* [DATA FOR THIS TASK]:
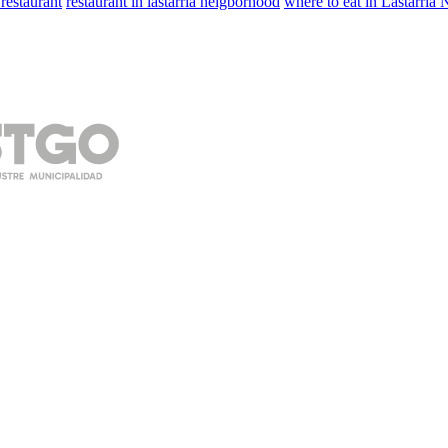
 restaurant
restaurant in lastarria neigborhood
where to eat in Lastarria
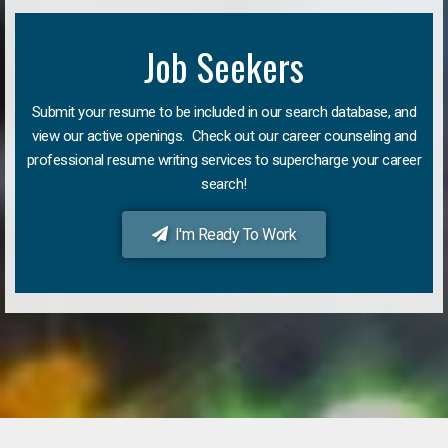
Job Seekers
Submit your resume to be included in our search database, and
view our active openings. Check out our career counseling and
professional resume writing services to supercharge your career
search!
I'm Ready To Work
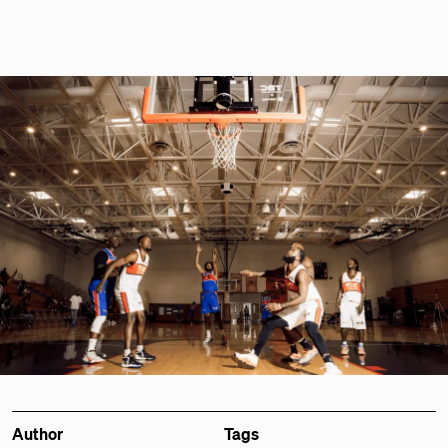
Author
Tags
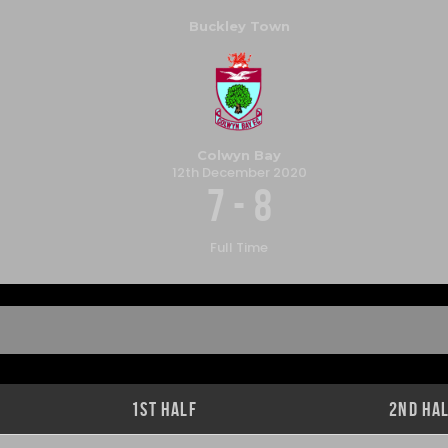
Buckley Town
Colwyn Bay
12th December 2020
7
-
8
Full Time
1st Half
2nd Ha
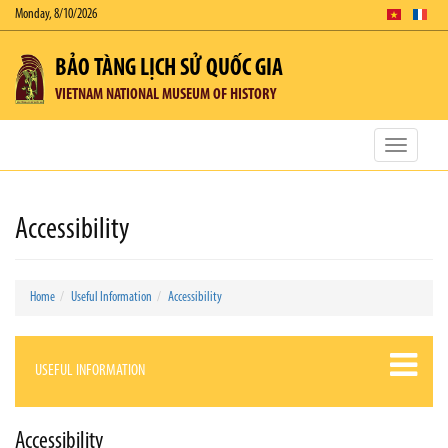
Monday, 8/10/2026
BẢO TÀNG LỊCH SỬ QUỐC GIA
VIETNAM NATIONAL MUSEUM OF HISTORY
Toggle
navigatio
Accessibility
Home
Useful Information
Accessibility
USEFUL INFORMATION
Accessibility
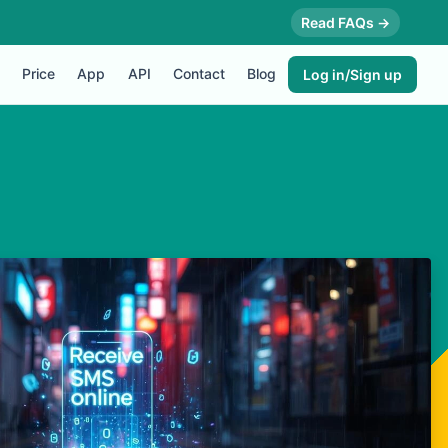
Read FAQs →
Price
App
API
Contact
Blog
Log in/Sign up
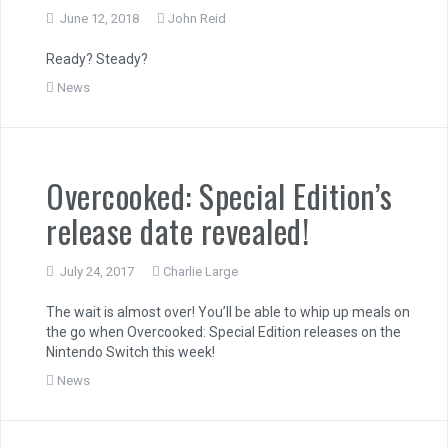
June 12, 2018
John Reid
Ready? Steady?
News
Overcooked: Special Edition’s
release date revealed!
July 24, 2017
Charlie Large
The wait is almost over! You’ll be able to whip up meals on
the go when Overcooked: Special Edition releases on the
Nintendo Switch this week!
News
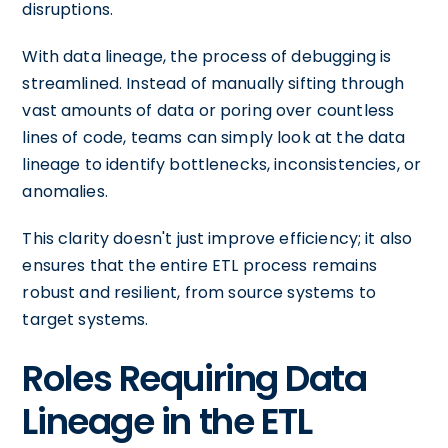
disruptions.
With data lineage, the process of debugging is
streamlined. Instead of manually sifting through
vast amounts of data or poring over countless
lines of code, teams can simply look at the data
lineage to identify bottlenecks, inconsistencies, or
anomalies.
This clarity doesn't just improve efficiency; it also
ensures that the entire ETL process remains
robust and resilient, from source systems to
target systems.
Roles Requiring Data
Lineage in the ETL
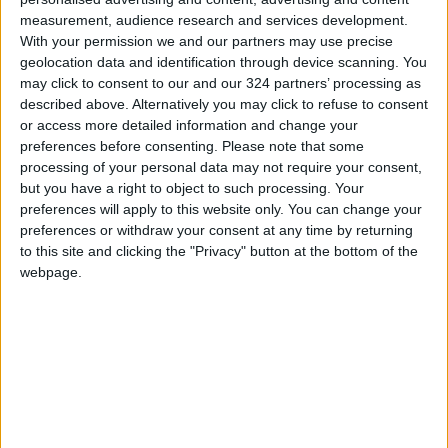
measurement, audience research and services development.
With your permission we and our partners may use precise
geolocation data and identification through device scanning. You
may click to consent to our and our 324 partners’ processing as
NYT
Jordan
petra
national
described above. Alternatively you may click to refuse to consent
or access more detailed information and change your
News
Jordan News
preferences before consenting.
Please note that some
processing of your personal data may not require your consent,
but you have a right to object to such processing. Your
preferences will apply to this website only. You can change your
preferences or withdraw your consent at any time by returning
TOP STORIES
to this site and clicking the "Privacy" button at the bottom of the
webpage.
US Box Office Hits Record
Revenues Despite Declining
Attendance
CULTURE & ARTS
2 h ago
|
Government Announces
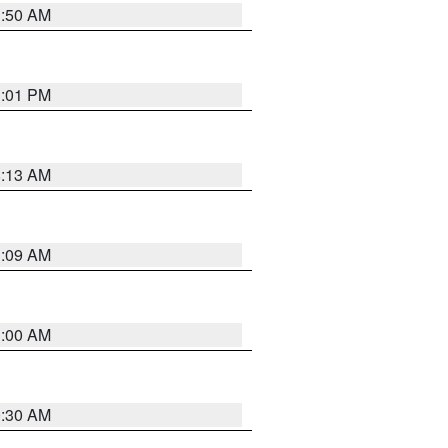
1:50 AM
1:01 PM
8:13 AM
1:09 AM
1:00 AM
0:30 AM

* [ACTIVITY]: Without the pictures, write out every entry exactly as it appears.

* [RESULT OF THE TASK]:
 restaurant
restaurant in lastarria neigborhood
where to eat in Lastarria
Job Seekers
Submit your resume to be included in our search database, and
view our active openings. Check out our career counseling and
professional resume writing services to supercharge your career
search!
I'm Ready To Work
Author
Tags
Buckley Town
Colwyn Bay
12th December 2020
7
-
8
Full Time
1st Half
2nd Ha
Monday, 8/10/2026
BẢO TÀNG LỊCH SỬ QUỐC GIA
VIETNAM NATIONAL MUSEUM OF HISTORY
Toggle
navigatio
Accessibility
Home
Useful Information
Accessibility
USEFUL INFORMATION
Accessibility
Read FAQs →
Price
App
API
Contact
Blog
Log in/Sign up
June 12, 2018
John Reid
Ready? Steady?
News
Overcooked: Special Edition’s
release date revealed!
July 24, 2017
Charlie Large
The wait is almost over! You’ll be able to whip up meals on
the go when Overcooked: Special Edition releases on the
Nintendo Switch this week!
News
disruptions.
With data lineage, the process of debugging is
streamlined. Instead of manually sifting through
vast amounts of data or poring over countless
lines of code, teams can simply look at the data
lineage to identify bottlenecks, inconsistencies, or
anomalies.
This clarity doesn't just improve efficiency; it also
ensures that the entire ETL process remains
robust and resilient, from source systems to
target systems.
Roles Requiring Data
Lineage in the ETL
measurement, audience research and services development.
With your permission we and our partners may use precise
geolocation data and identification through device scanning. You
may click to consent to our and our 324 partners’ processing as
NYT
Jordan
petra
national
described above. Alternatively you may click to refuse to consent
or access more detailed information and change your
News
Jordan News
preferences before consenting.
Please note that some
processing of your personal data may not require your consent,
but you have a right to object to such processing. Your
preferences will apply to this website only. You can change your
preferences or withdraw your consent at any time by returning
TOP STORIES
to this site and clicking the "Privacy" button at the bottom of the
webpage.
US Box Office Hits Record
Revenues Despite Declining
Attendance
CULTURE & ARTS
2 h ago
|
Government Announces
1:50 AM
1:01 PM
8:13 AM
1:09 AM
1:00 AM
0:30 AM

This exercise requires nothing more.